▸ Dataset entries
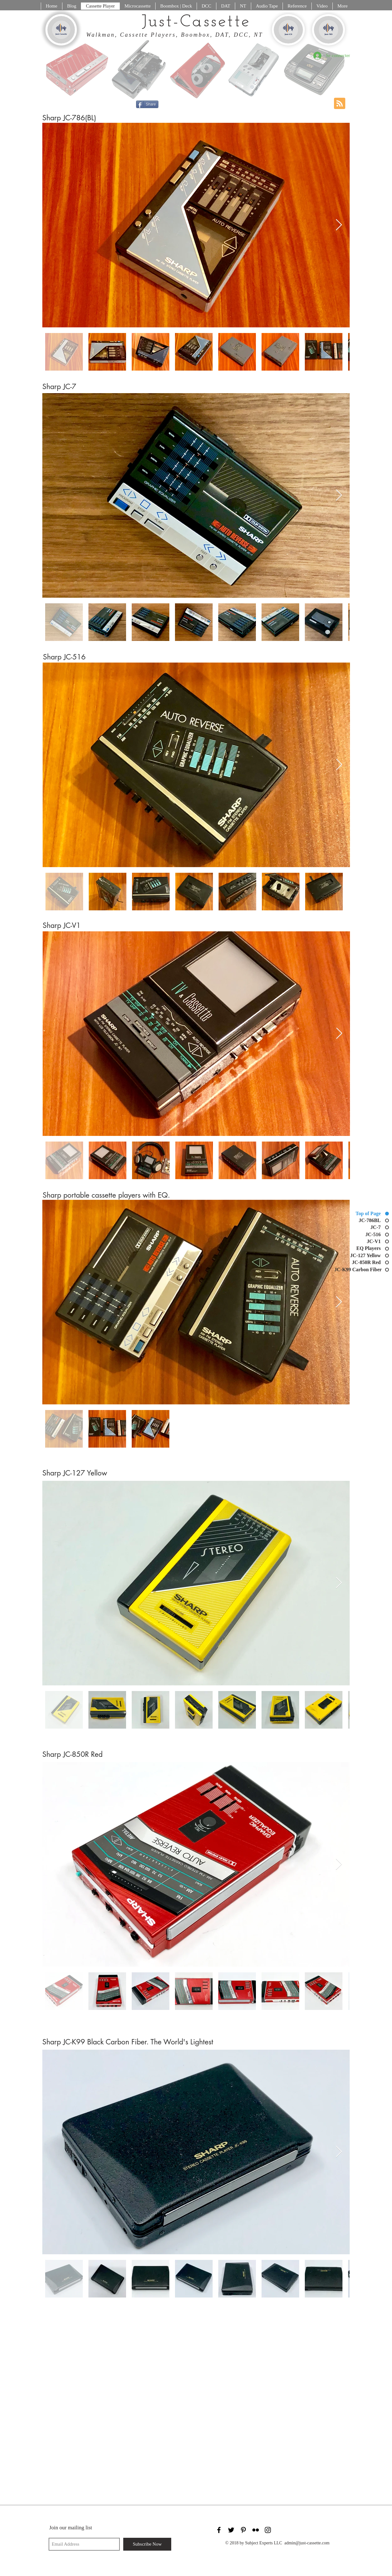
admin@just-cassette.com (307, 2543)
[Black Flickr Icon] (256, 2530)
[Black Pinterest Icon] (243, 2530)
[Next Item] (338, 225)
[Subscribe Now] (147, 2544)
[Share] (147, 104)
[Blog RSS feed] (339, 104)
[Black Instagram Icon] (268, 2530)
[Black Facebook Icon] (219, 2530)
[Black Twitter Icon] (231, 2530)
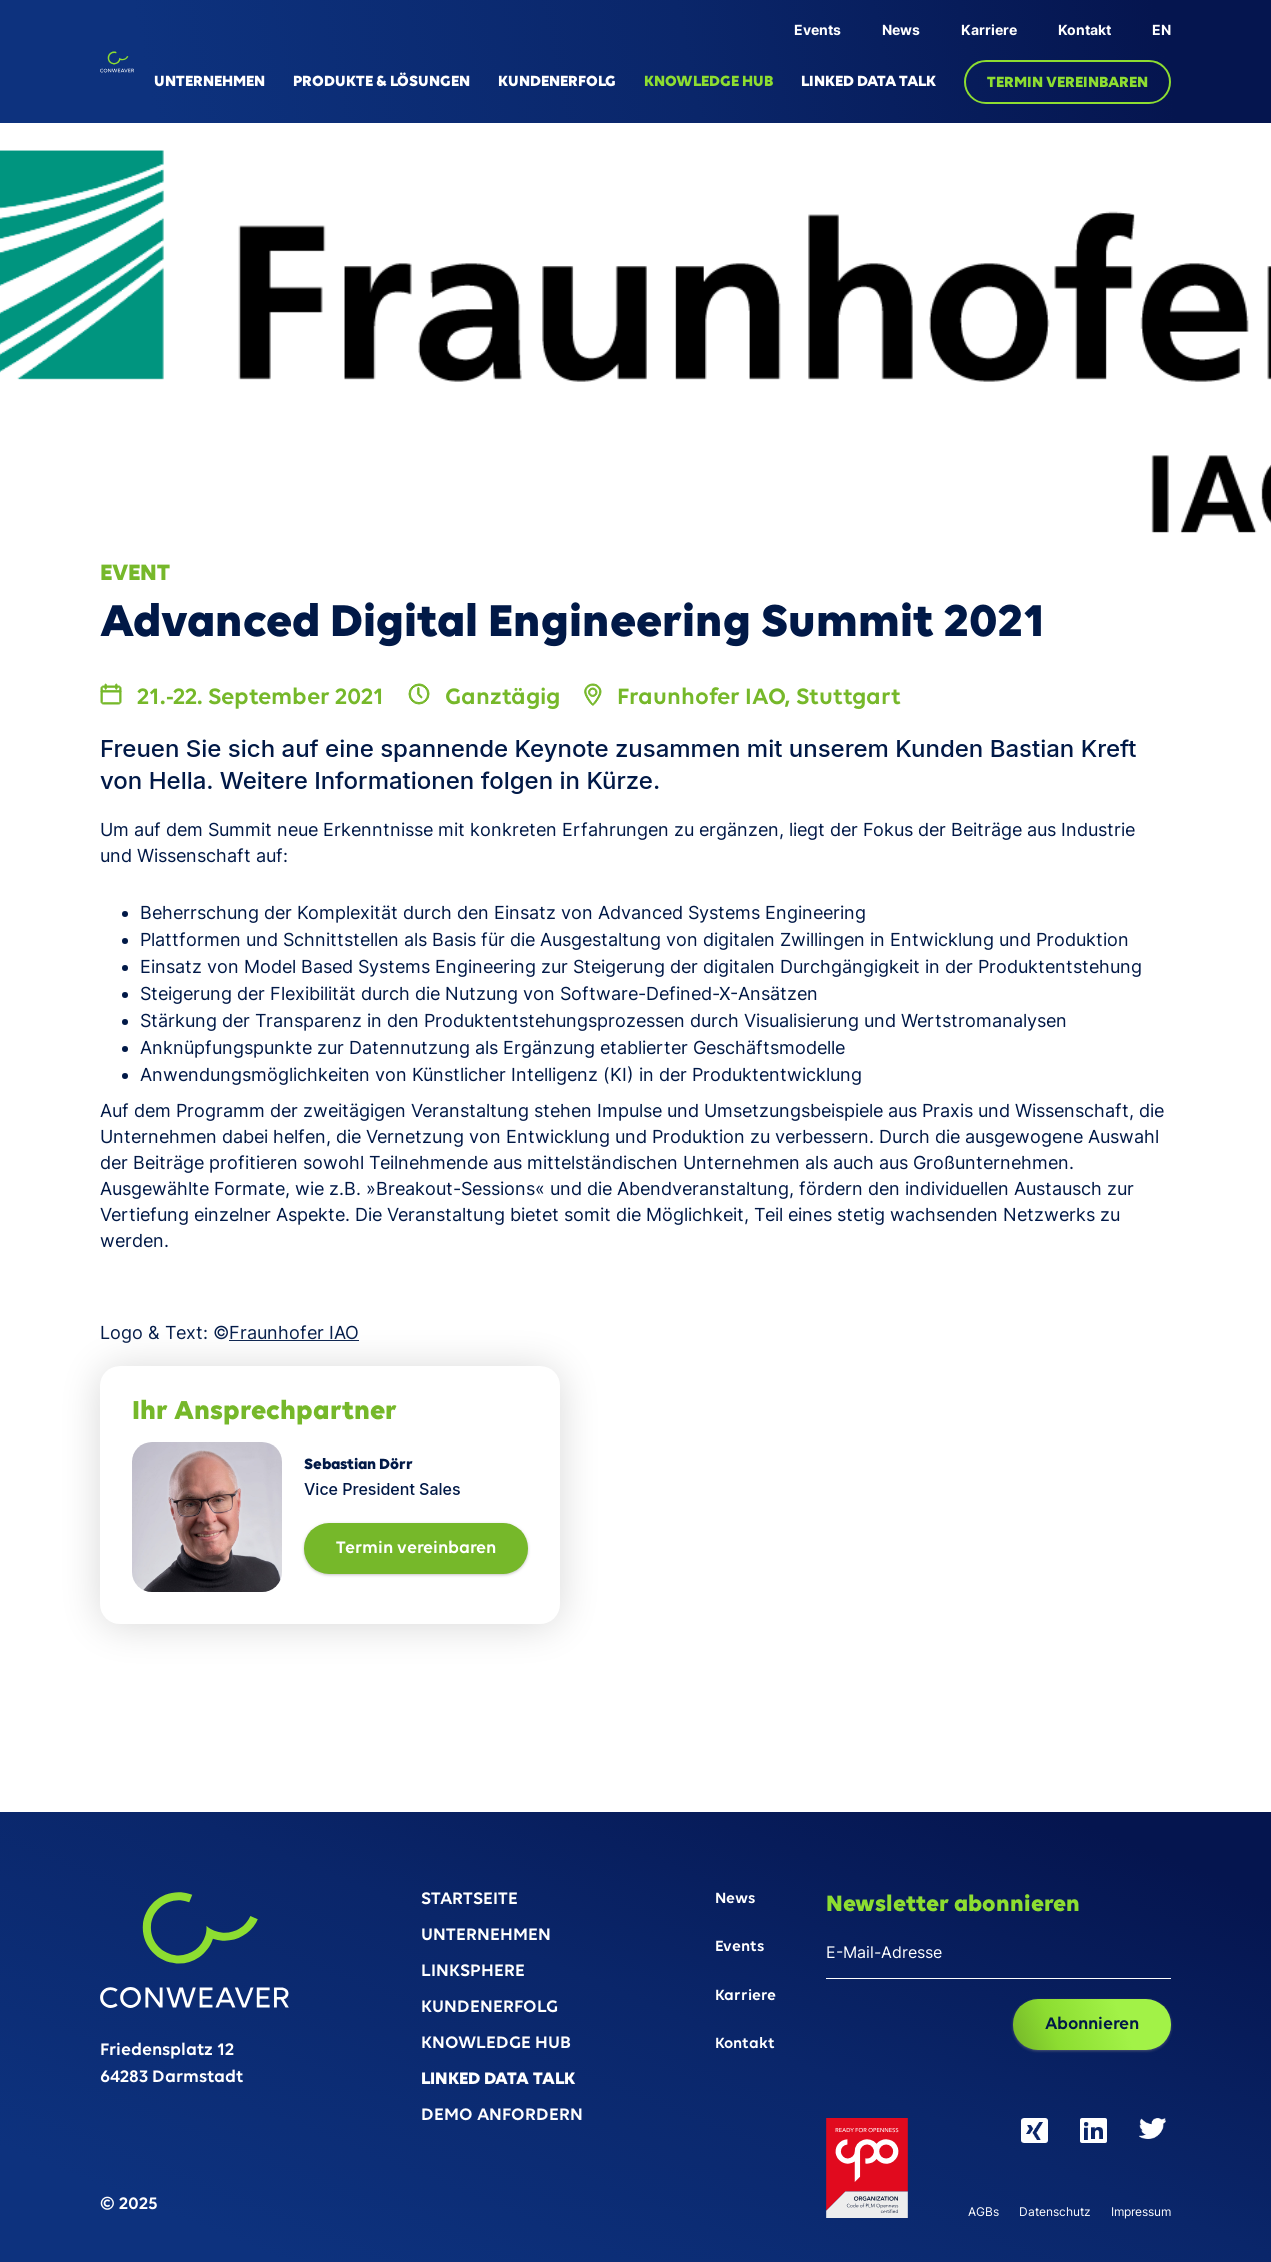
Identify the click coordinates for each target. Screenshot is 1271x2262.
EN (1161, 29)
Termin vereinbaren (416, 1548)
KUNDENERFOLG (557, 82)
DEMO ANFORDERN (502, 2116)
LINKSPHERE (473, 1972)
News (901, 29)
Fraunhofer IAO (294, 1332)
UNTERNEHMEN (209, 82)
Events (817, 29)
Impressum (1141, 2212)
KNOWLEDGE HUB (708, 82)
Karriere (989, 29)
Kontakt (1084, 29)
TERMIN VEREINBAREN (1067, 83)
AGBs (983, 2212)
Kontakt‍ (745, 2044)
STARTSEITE (469, 1900)
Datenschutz (1055, 2212)
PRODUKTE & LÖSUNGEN (381, 82)
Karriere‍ (745, 1996)
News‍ (735, 1899)
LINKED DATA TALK (868, 82)
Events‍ (739, 1947)
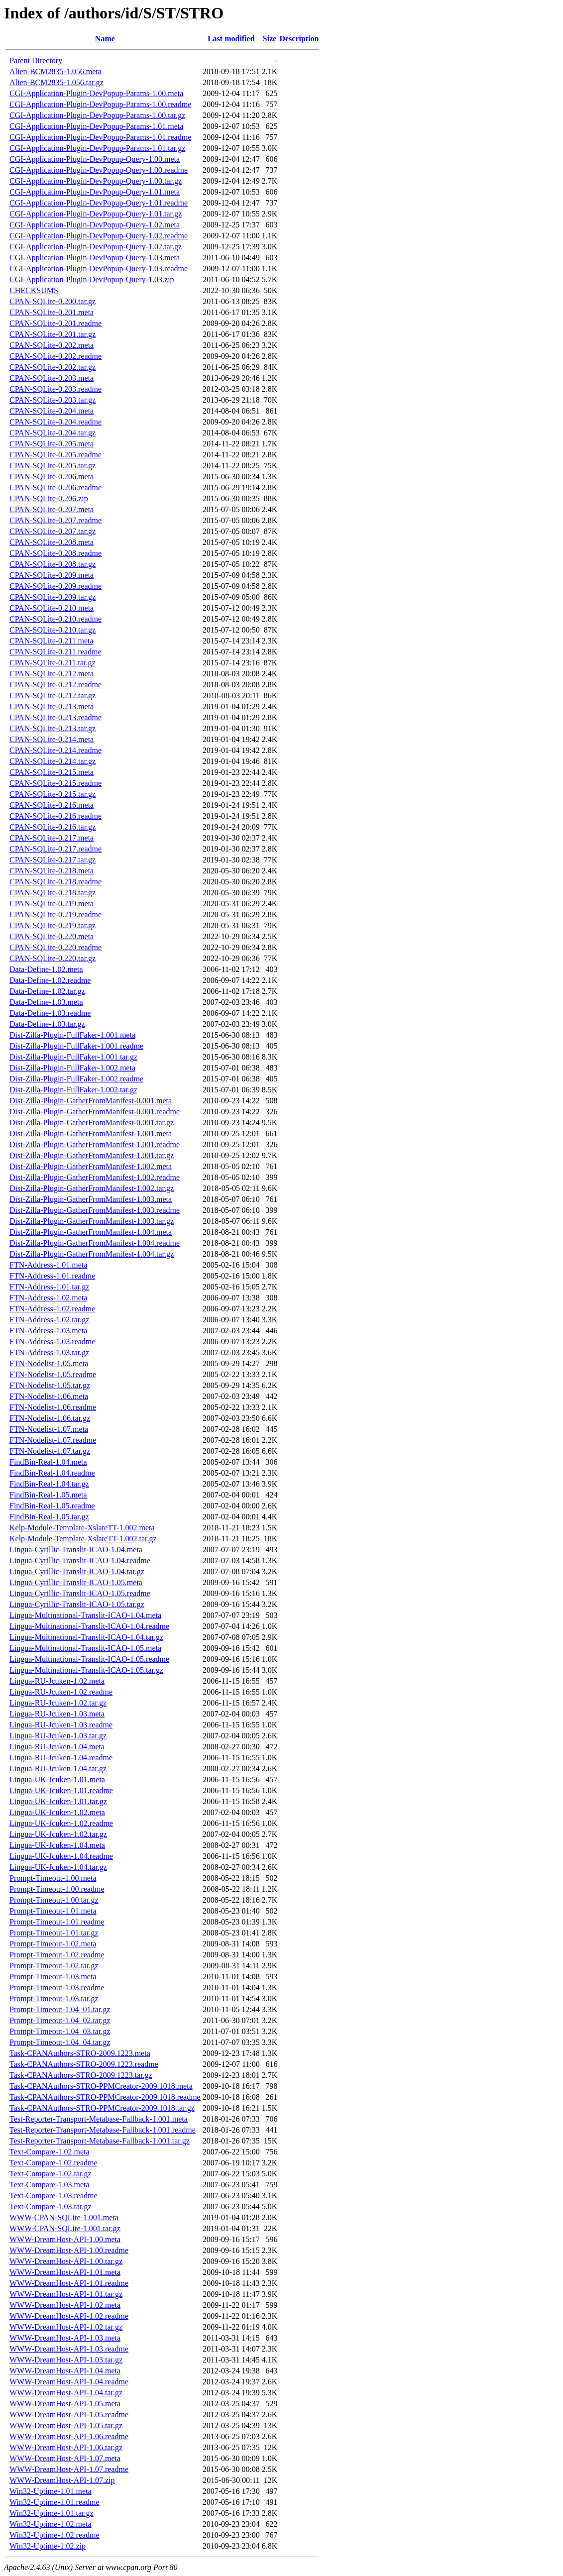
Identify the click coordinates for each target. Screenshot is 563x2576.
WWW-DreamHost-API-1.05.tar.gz (65, 2425)
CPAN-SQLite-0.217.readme (55, 849)
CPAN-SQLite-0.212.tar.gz (52, 695)
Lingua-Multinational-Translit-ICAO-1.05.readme (89, 1659)
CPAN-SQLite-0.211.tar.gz (52, 662)
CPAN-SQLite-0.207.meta (51, 509)
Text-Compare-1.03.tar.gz (50, 2206)
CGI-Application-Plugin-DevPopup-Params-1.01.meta (96, 126)
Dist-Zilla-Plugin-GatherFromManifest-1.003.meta (90, 1199)
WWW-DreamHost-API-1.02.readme (68, 2316)
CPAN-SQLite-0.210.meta (51, 608)
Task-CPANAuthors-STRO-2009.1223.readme (83, 2064)
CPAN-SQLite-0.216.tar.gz (52, 827)
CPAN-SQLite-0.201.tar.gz (52, 334)
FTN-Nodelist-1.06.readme (52, 1407)
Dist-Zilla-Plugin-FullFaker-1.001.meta (72, 1035)
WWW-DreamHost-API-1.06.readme (68, 2436)
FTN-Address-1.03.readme (52, 1341)
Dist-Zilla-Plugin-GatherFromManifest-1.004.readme (94, 1243)
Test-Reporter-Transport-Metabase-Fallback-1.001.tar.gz (99, 2141)
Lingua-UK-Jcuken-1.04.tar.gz (58, 1867)
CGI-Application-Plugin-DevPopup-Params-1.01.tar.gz (97, 148)
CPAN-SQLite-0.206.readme (55, 487)
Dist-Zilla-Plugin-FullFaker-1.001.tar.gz (73, 1057)
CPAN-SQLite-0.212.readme (55, 684)
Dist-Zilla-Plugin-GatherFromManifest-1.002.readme (94, 1177)
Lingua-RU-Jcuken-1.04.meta (57, 1746)
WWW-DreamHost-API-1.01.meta (64, 2272)
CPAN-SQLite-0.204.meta (51, 411)
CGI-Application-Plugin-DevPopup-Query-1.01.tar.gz (95, 214)
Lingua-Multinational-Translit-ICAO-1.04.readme (89, 1626)
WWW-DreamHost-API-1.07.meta (64, 2458)
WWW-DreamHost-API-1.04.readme (68, 2381)
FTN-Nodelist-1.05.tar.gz (49, 1385)
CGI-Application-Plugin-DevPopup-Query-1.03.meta (94, 257)
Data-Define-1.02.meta (46, 969)
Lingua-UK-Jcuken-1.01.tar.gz (58, 1801)
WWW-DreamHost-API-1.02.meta (64, 2305)
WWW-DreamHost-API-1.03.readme (68, 2349)
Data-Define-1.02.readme (50, 980)
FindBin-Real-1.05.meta (48, 1495)
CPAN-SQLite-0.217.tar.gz (52, 860)
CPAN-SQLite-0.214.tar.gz (52, 761)
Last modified (231, 38)
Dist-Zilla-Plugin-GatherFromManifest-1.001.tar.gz (91, 1155)
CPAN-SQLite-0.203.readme (55, 389)
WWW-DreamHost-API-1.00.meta (64, 2239)
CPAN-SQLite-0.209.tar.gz (52, 597)
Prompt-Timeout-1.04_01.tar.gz (60, 2009)
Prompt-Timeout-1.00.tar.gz (54, 1900)
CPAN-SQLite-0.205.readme (55, 454)
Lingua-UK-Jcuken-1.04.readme (61, 1856)
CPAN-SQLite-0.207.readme (55, 520)
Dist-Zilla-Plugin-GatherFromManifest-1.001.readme (94, 1144)
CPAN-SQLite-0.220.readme (55, 947)
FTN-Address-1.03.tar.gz (49, 1352)
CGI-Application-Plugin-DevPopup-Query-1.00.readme (98, 170)
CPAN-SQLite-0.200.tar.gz (52, 301)
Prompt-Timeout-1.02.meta (53, 1943)
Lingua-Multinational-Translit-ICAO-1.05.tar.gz (86, 1670)
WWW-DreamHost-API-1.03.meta (64, 2338)
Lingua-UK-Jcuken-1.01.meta (57, 1779)
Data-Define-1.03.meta (46, 1002)
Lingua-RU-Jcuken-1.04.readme (61, 1757)
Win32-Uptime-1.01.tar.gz (51, 2513)
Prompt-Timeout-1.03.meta (53, 1976)
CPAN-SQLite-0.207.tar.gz (52, 531)
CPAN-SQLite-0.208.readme (55, 553)
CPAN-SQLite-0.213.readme (55, 717)
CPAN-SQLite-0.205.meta (51, 443)
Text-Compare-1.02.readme (53, 2162)
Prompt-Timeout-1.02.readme (57, 1954)
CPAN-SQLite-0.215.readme (55, 783)
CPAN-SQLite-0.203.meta (51, 378)
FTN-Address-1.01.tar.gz (49, 1287)
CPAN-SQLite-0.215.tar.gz (52, 794)
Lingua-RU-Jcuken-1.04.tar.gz (58, 1768)
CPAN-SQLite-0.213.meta (51, 706)
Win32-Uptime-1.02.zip (47, 2546)
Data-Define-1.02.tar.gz (47, 991)
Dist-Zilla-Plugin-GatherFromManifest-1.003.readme (94, 1210)
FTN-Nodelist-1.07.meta (48, 1429)
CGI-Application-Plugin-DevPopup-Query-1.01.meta (94, 192)
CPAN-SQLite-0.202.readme (55, 356)
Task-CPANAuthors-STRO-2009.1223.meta (79, 2053)
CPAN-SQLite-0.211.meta (51, 641)
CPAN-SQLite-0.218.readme (55, 881)
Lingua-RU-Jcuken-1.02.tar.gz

▸ WHAT YOU HAVE TO DO
Every record above must be given again exactly; drop the pictures.

▸ SOLUTION FOR THIS EXERCISE
admin@just-cassette.com (307, 2543)
[Black Flickr Icon] (256, 2530)
[Black Pinterest Icon] (243, 2530)
[Next Item] (338, 225)
[Subscribe Now] (147, 2544)
[Share] (147, 104)
[Blog RSS feed] (339, 104)
[Black Instagram Icon] (268, 2530)
[Black Facebook Icon] (219, 2530)
[Black Twitter Icon] (231, 2530)
Identify the click coordinates for each target. Screenshot is 1271x2262.
EN (1161, 29)
Termin vereinbaren (416, 1548)
KUNDENERFOLG (557, 82)
DEMO ANFORDERN (502, 2116)
LINKSPHERE (473, 1972)
News (901, 29)
Fraunhofer IAO (294, 1332)
UNTERNEHMEN (209, 82)
Events (817, 29)
Impressum (1141, 2212)
KNOWLEDGE HUB (708, 82)
Karriere (989, 29)
Kontakt (1084, 29)
TERMIN VEREINBAREN (1067, 83)
AGBs (983, 2212)
Kontakt‍ (745, 2044)
STARTSEITE (469, 1900)
Datenschutz (1055, 2212)
PRODUKTE & LÖSUNGEN (381, 82)
Karriere‍ (745, 1996)
News‍ (735, 1899)
LINKED DATA TALK (868, 82)
Events‍ (739, 1947)
Identify the click coordinates for each target. Screenshot is 563x2576.
WWW-DreamHost-API-1.05.tar.gz (65, 2425)
CPAN-SQLite-0.217.readme (55, 849)
CPAN-SQLite-0.212.tar.gz (52, 695)
Lingua-Multinational-Translit-ICAO-1.05.readme (89, 1659)
CPAN-SQLite-0.211.tar.gz (52, 662)
CPAN-SQLite-0.207.meta (51, 509)
Text-Compare-1.03.tar.gz (50, 2206)
CGI-Application-Plugin-DevPopup-Params-1.01.meta (96, 126)
Dist-Zilla-Plugin-GatherFromManifest-1.003.meta (90, 1199)
WWW-DreamHost-API-1.02.readme (68, 2316)
CPAN-SQLite-0.210.meta (51, 608)
Task-CPANAuthors-STRO-2009.1223.readme (83, 2064)
CPAN-SQLite-0.216.tar.gz (52, 827)
CPAN-SQLite-0.201.tar.gz (52, 334)
FTN-Nodelist-1.06.readme (52, 1407)
Dist-Zilla-Plugin-FullFaker-1.001.meta (72, 1035)
WWW-DreamHost-API-1.06.readme (68, 2436)
FTN-Address-1.03.readme (52, 1341)
Dist-Zilla-Plugin-GatherFromManifest-1.004.readme (94, 1243)
Test-Reporter-Transport-Metabase-Fallback-1.001.tar.gz (99, 2141)
Lingua-UK-Jcuken-1.04.tar.gz (58, 1867)
CGI-Application-Plugin-DevPopup-Params-1.01.tar.gz (97, 148)
CPAN-SQLite-0.206.readme (55, 487)
Dist-Zilla-Plugin-FullFaker-1.001.tar.gz (73, 1057)
CPAN-SQLite-0.212.readme (55, 684)
Dist-Zilla-Plugin-GatherFromManifest-1.002.readme (94, 1177)
Lingua-RU-Jcuken-1.04.meta (57, 1746)
WWW-DreamHost-API-1.01.meta (64, 2272)
CPAN-SQLite-0.204.meta (51, 411)
CGI-Application-Plugin-DevPopup-Query-1.01.tar.gz (95, 214)
Lingua-Multinational-Translit-ICAO-1.04.readme (89, 1626)
WWW-DreamHost-API-1.07.meta (64, 2458)
WWW-DreamHost-API-1.04.readme (68, 2381)
FTN-Nodelist-1.05.tar.gz (49, 1385)
CGI-Application-Plugin-DevPopup-Query-1.03.meta (94, 257)
Data-Define-1.02.meta (46, 969)
Lingua-UK-Jcuken-1.01.tar.gz (58, 1801)
WWW-DreamHost-API-1.02.meta (64, 2305)
WWW-DreamHost-API-1.03.readme (68, 2349)
Data-Define-1.02.readme (50, 980)
FindBin-Real-1.05.meta (48, 1495)
CPAN-SQLite-0.217.tar.gz (52, 860)
CPAN-SQLite-0.214.tar.gz (52, 761)
Last modified (231, 38)
Dist-Zilla-Plugin-GatherFromManifest-1.001.tar.gz (91, 1155)
CPAN-SQLite-0.203.readme (55, 389)
WWW-DreamHost-API-1.00.meta (64, 2239)
CPAN-SQLite-0.209.tar.gz (52, 597)
Prompt-Timeout-1.04_01.tar.gz (60, 2009)
Prompt-Timeout-1.00.tar.gz (54, 1900)
CPAN-SQLite-0.205.readme (55, 454)
Lingua-UK-Jcuken-1.04.readme (61, 1856)
CPAN-SQLite-0.207.readme (55, 520)
Dist-Zilla-Plugin-GatherFromManifest-1.001.readme (94, 1144)
CPAN-SQLite-0.220.readme (55, 947)
FTN-Address-1.03.tar.gz (49, 1352)
CGI-Application-Plugin-DevPopup-Query-1.00.readme (98, 170)
CPAN-SQLite-0.200.tar.gz (52, 301)
Prompt-Timeout-1.02.meta (53, 1943)
Lingua-Multinational-Translit-ICAO-1.05.tar.gz (86, 1670)
WWW-DreamHost-API-1.03.meta (64, 2338)
Lingua-UK-Jcuken-1.01.meta (57, 1779)
Data-Define-1.03.meta (46, 1002)
Lingua-RU-Jcuken-1.04.readme (61, 1757)
Win32-Uptime-1.01.tar.gz (51, 2513)
Prompt-Timeout-1.03.meta (53, 1976)
CPAN-SQLite-0.207.tar.gz (52, 531)
CPAN-SQLite-0.208.readme (55, 553)
CPAN-SQLite-0.213.readme (55, 717)
CPAN-SQLite-0.205.meta (51, 443)
Text-Compare-1.02.readme (53, 2162)
Prompt-Timeout-1.02.readme (57, 1954)
CPAN-SQLite-0.215.readme (55, 783)
CPAN-SQLite-0.203.meta (51, 378)
FTN-Address-1.01.tar.gz (49, 1287)
CPAN-SQLite-0.215.tar.gz (52, 794)
Lingua-RU-Jcuken-1.04.tar.gz (58, 1768)
CPAN-SQLite-0.213.meta (51, 706)
Win32-Uptime-1.02.zip (47, 2546)
Data-Define-1.02.tar.gz (47, 991)
Dist-Zilla-Plugin-GatherFromManifest-1.003.readme (94, 1210)
FTN-Nodelist-1.07.meta (48, 1429)
CGI-Application-Plugin-DevPopup-Query-1.01.meta (94, 192)
CPAN-SQLite-0.202.readme (55, 356)
Task-CPANAuthors-STRO-2009.1223.meta (79, 2053)
CPAN-SQLite-0.211.meta (51, 641)
CPAN-SQLite-0.218.readme (55, 881)
Lingua-RU-Jcuken-1.02.tar.gz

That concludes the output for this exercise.